─── Information supplied ───

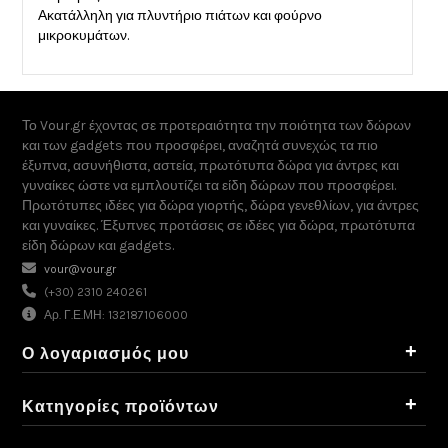
Ακατάλληλη για πλυντήριο πιάτων και φούρνο
μικροκυμάτων.
Το Vour.gr έχοντας σε προτεραιότητα την ποιότητα των δώρων
και των gadgets που προσφέρει, αναζητά συνεχώς τα πιο
έξυπνα, ασυνήθιστα, αστεία, πρωτότυπα δώρα για άντρες και
γυναίκες ώστε να εμπλουτίζει τα είδη δώρων που προσφέρει.
Πρωτότυπες ιδέες για δώρα γιορτής, δώρα γενεθλίων, για άντρες
και γυναίκες. Έξυπνες προτάσεις σε ιδέες για δώρα, πρωτότυπα
είδη δώρων και gadgets.
vour@vour.gr
(+30) 2310 240261
Αρ. Γ.Ε.ΜΗ: 132187106000
+
Ο λογαριασμός μου
+
Κατηγορίες προϊόντων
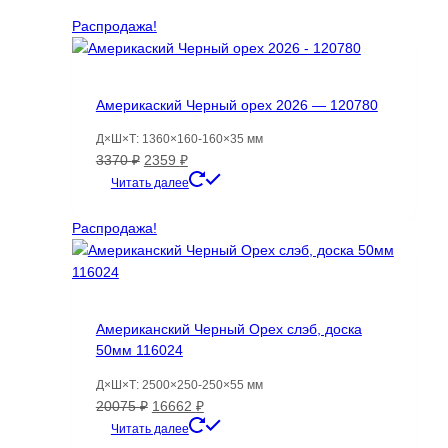
Распродажа!
Америкаский Черный орех 2026 — 120780
Д×Ш×Т: 1360×160-160×35 мм
Первоначальная
Текущая
3370
₽
2359
₽
цена
цена:
Читать далее
составляла
2359 ₽.
3370 ₽.
Распродажа!
Американский Черный Орех слэб, доска
50мм 116024
Д×Ш×Т: 2500×250-250×55 мм
Первоначальная
Текущая
20075
₽
16662
₽
цена
цена:
Читать далее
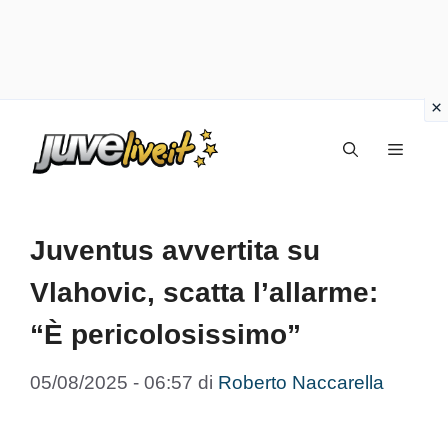
Vai
Menu
al
contenuto
Juventus avvertita su
Vlahovic, scatta l’allarme:
“È pericolosissimo”
05/08/2025 - 06:57
di
Roberto Naccarella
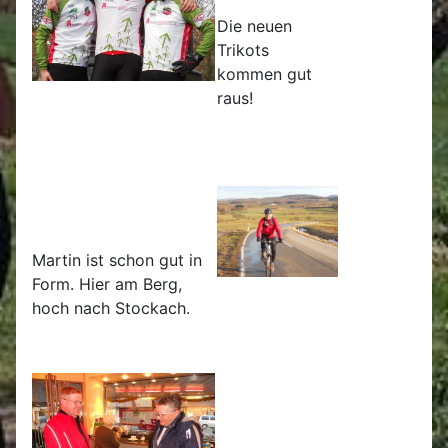
Die neuen
Trikots
kommen gut
raus!
Martin ist schon gut in
Form. Hier am Berg,
hoch nach Stockach.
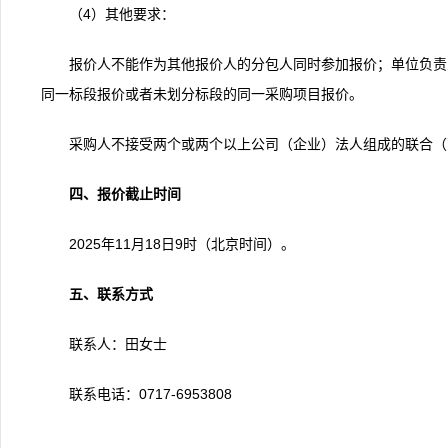
（4）其他要求：
报价人不能作为其他报价人的分包人同时参加报价；单位负责
同一标段报价或者未划分标段的同一采购项目报价。
采购人不接受两个或两个以上公司（企业）法人组成的联合（
四、报价截止时间
2025年11月18日9时（北京时间）。
五、联系方式
联系人：田女士
联系电话：0717-6953808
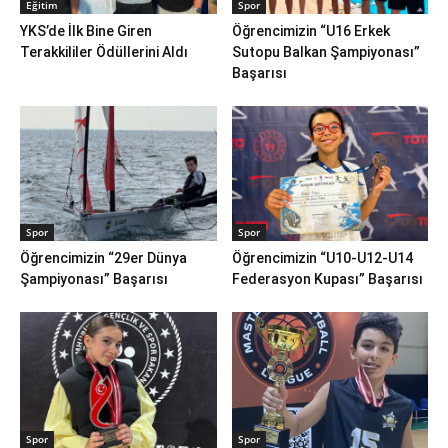
Eğitim
Spor
YKS’de İlk Bine Giren
Öğrencimizin “U16 Erkek
Terakkililer Ödüllerini Aldı
Sutopu Balkan Şampiyonası”
Başarısı
Spor
Spor
Öğrencimizin “29er Dünya
Öğrencimizin “U10-U12-U14
Şampiyonası” Başarısı
Federasyon Kupası” Başarısı
Spor
Spor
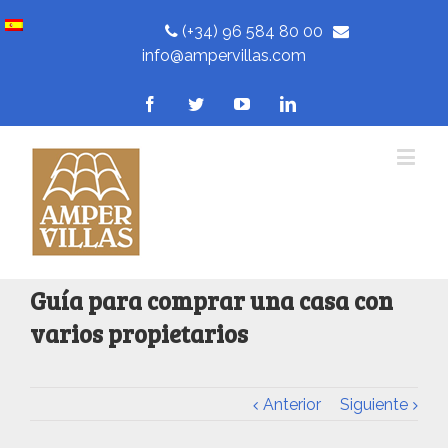
(+34) 96 584 80 00
info@ampervillas.com
Guía para comprar una casa con
varios propietarios
Anterior
Siguiente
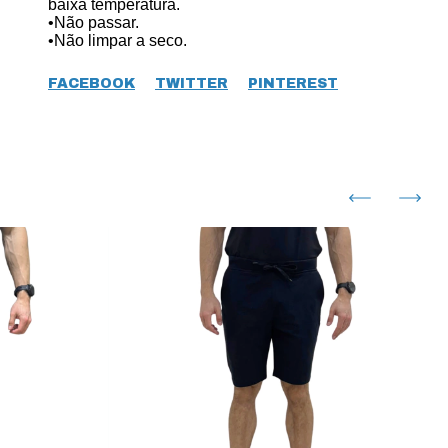
baixa temperatura.
•Não passar.
•Não limpar a seco.
FACEBOOK
TWITTER
PINTEREST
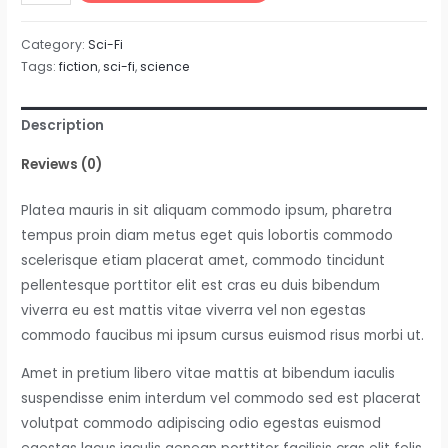
Sanctuary
quantity
Category:
Sci-Fi
Tags:
fiction
,
sci-fi
,
science
Description
Reviews (0)
Platea mauris in sit aliquam commodo ipsum, pharetra
tempus proin diam metus eget quis lobortis commodo
scelerisque etiam placerat amet, commodo tincidunt
pellentesque porttitor elit est cras eu duis bibendum
viverra eu est mattis vitae viverra vel non egestas
commodo faucibus mi ipsum cursus euismod risus morbi ut.
Amet in pretium libero vitae mattis at bibendum iaculis
suspendisse enim interdum vel commodo sed est placerat
volutpat commodo adipiscing odio egestas euismod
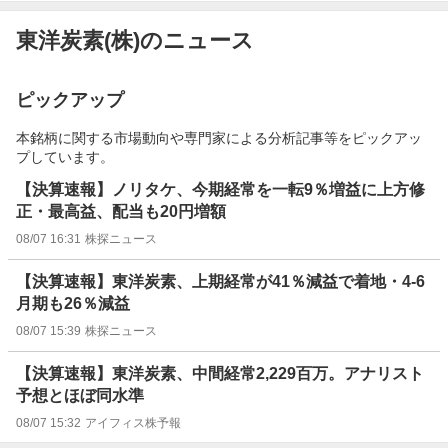
東洋炭素(株)のニュース
ピックアップ
本銘柄に関する市場動向や専門家による分析記事等をピックアッ
プしています。
【決算速報】ノリタケ、今期経常を一転9％増益に上方修
正・最高益、配当も20円増額
08/07 16:31
株探ニュース
【決算速報】東洋炭素、上期経常が41％減益で着地・4-6
月期も26％減益
08/07 15:39
株探ニュース
【決算速報】東洋炭素、中間経常2,229百万。アナリスト
予想とほぼ同水準
08/07 15:32
アイフィス株予報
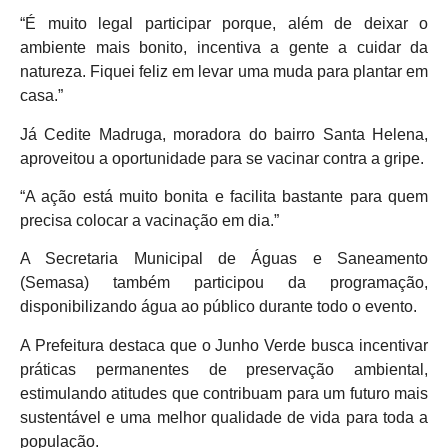
“É muito legal participar porque, além de deixar o
ambiente mais bonito, incentiva a gente a cuidar da
natureza. Fiquei feliz em levar uma muda para plantar em
casa.”
Já Cedite Madruga, moradora do bairro Santa Helena,
aproveitou a oportunidade para se vacinar contra a gripe.
“A ação está muito bonita e facilita bastante para quem
precisa colocar a vacinação em dia.”
A Secretaria Municipal de Águas e Saneamento
(Semasa) também participou da programação,
disponibilizando água ao público durante todo o evento.
A Prefeitura destaca que o Junho Verde busca incentivar
práticas permanentes de preservação ambiental,
estimulando atitudes que contribuam para um futuro mais
sustentável e uma melhor qualidade de vida para toda a
população.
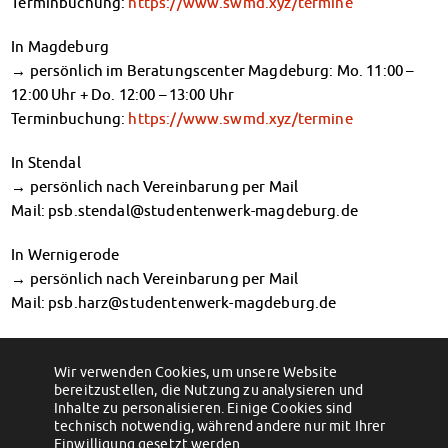
Terminbuchung:
https://www.swmd.xyz/termine
Finanzierungsberatung
Rückerstattung Semesterbeitrag
In Magdeburg
PsychoSoziale Beratung
→ persönlich im Beratungscenter Magdeburg: Mo. 11:00 –
Kursangebote
12:00 Uhr + Do. 12:00 – 13:00 Uhr
Anmeldung Sonderveranstaltungen
Terminbuchung:
https://www.swmd.xyz/termine
Rechtsberatung
In Stendal
Chatberatung
→ persönlich nach Vereinbarung per Mail
FAQs Soziales & Beratung
Mail: psb.stendal@studentenwerk-magdeburg.de
Dokumente
AnsprechpartnerInnen
In Wernigerode
Kultur & Internationales
→ persönlich nach Vereinbarung per Mail
Beratung für Internationals
Mail: psb.harz@studentenwerk-magdeburg.de
Wohnen für Internationals
IKUS und InterKultiTreff
Die Beratungen sind kostenfrei und streng vertraulich. Mehr
Kulturförderung
Infos dazu findet ihr auch unter:
swmd.xyz/psb
Wir verwenden Cookies, um unsere Website
KreativWorkshops
bereitzustellen, die Nutzung zu analysieren und
←
Stressed by exams? Try the 4-4-8
Kulinarische Hüttengaudi – Winterliche
breathing exercise!
Inhalte zu personalisieren. Einige Cookies sind
Alpenküche in unseren Mensen
→
Magdeburger Studierendentage
technisch notwendig, während andere nur mit Ihrer
AnsprechpartnerInnen
Einwilligung gesetzt werden.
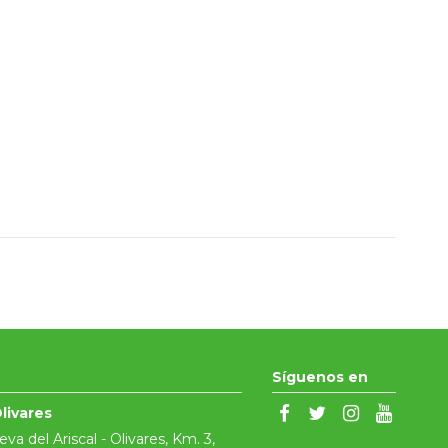
Síguenos en
livares
ueva del Ariscal - Olivares, Km. 3,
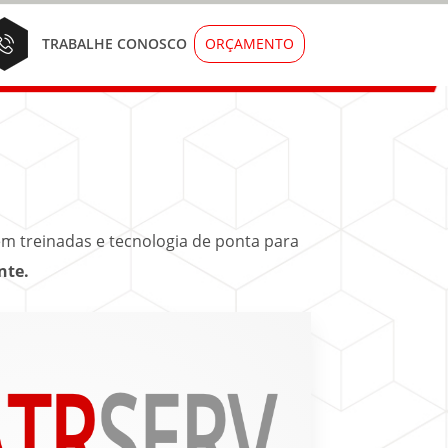
ORÇAMENTO
TRABALHE CONOSCO
m treinadas e tecnologia de ponta para
nte.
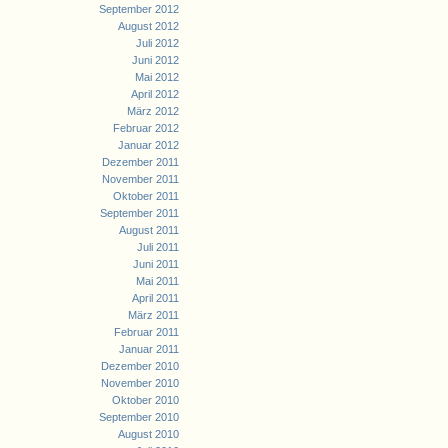
September 2012
August 2012
Juli 2012
Juni 2012
Mai 2012
April 2012
März 2012
Februar 2012
Januar 2012
Dezember 2011
November 2011
Oktober 2011
September 2011
August 2011
Juli 2011
Juni 2011
Mai 2011
April 2011
März 2011
Februar 2011
Januar 2011
Dezember 2010
November 2010
Oktober 2010
September 2010
August 2010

───

Required action — Begin at the top of the records above and retype each line exactly until the line containing "tempus proin diam", which is included. Skip all pictures.

Your response —
Ακατάλληλη για πλυντήριο πιάτων και φούρνο
μικροκυμάτων.
Το Vour.gr έχοντας σε προτεραιότητα την ποιότητα των δώρων
και των gadgets που προσφέρει, αναζητά συνεχώς τα πιο
έξυπνα, ασυνήθιστα, αστεία, πρωτότυπα δώρα για άντρες και
γυναίκες ώστε να εμπλουτίζει τα είδη δώρων που προσφέρει.
Πρωτότυπες ιδέες για δώρα γιορτής, δώρα γενεθλίων, για άντρες
και γυναίκες. Έξυπνες προτάσεις σε ιδέες για δώρα, πρωτότυπα
είδη δώρων και gadgets.
vour@vour.gr
(+30) 2310 240261
Αρ. Γ.Ε.ΜΗ: 132187106000
+
Ο λογαριασμός μου
+
Κατηγορίες προϊόντων
Распродажа!
Америкаский Черный орех 2026 — 120780
Д×Ш×Т: 1360×160-160×35 мм
Первоначальная
Текущая
3370
₽
2359
₽
цена
цена:
Читать далее
составляла
2359 ₽.
3370 ₽.
Распродажа!
Американский Черный Орех слэб, доска
50мм 116024
Д×Ш×Т: 2500×250-250×55 мм
Первоначальная
Текущая
20075
₽
16662
₽
цена
цена:
Читать далее
Vai
Menu
al
contenuto
Juventus avvertita su
Vlahovic, scatta l’allarme:
“È pericolosissimo”
05/08/2025 - 06:57
di
Roberto Naccarella
Die neuen
Trikots
kommen gut
raus!
Martin ist schon gut in
Form. Hier am Berg,
hoch nach Stockach.
（4）其他要求：
报价人不能作为其他报价人的分包人同时参加报价；单位负责
同一标段报价或者未划分标段的同一采购项目报价。
采购人不接受两个或两个以上公司（企业）法人组成的联合（
四、报价截止时间
2025年11月18日9时（北京时间）。
五、联系方式
联系人：田女士
联系电话：0717-6953808
Eğitim
Spor
YKS’de İlk Bine Giren
Öğrencimizin “U16 Erkek
Terakkililer Ödüllerini Aldı
Sutopu Balkan Şampiyonası”
Başarısı
Spor
Spor
Öğrencimizin “29er Dünya
Öğrencimizin “U10-U12-U14
Şampiyonası” Başarısı
Federasyon Kupası” Başarısı
Spor
Spor
(+34) 96 584 80 00
info@ampervillas.com
Guía para comprar una casa con
varios propietarios
Anterior
Siguiente
baixa temperatura.
•Não passar.
•Não limpar a seco.
FACEBOOK
TWITTER
PINTEREST
Sanctuary
quantity
Category:
Sci-Fi
Tags:
fiction
,
sci-fi
,
science
Description
Reviews (0)
Platea mauris in sit aliquam commodo ipsum, pharetra
tempus proin diam metus eget quis lobortis commodo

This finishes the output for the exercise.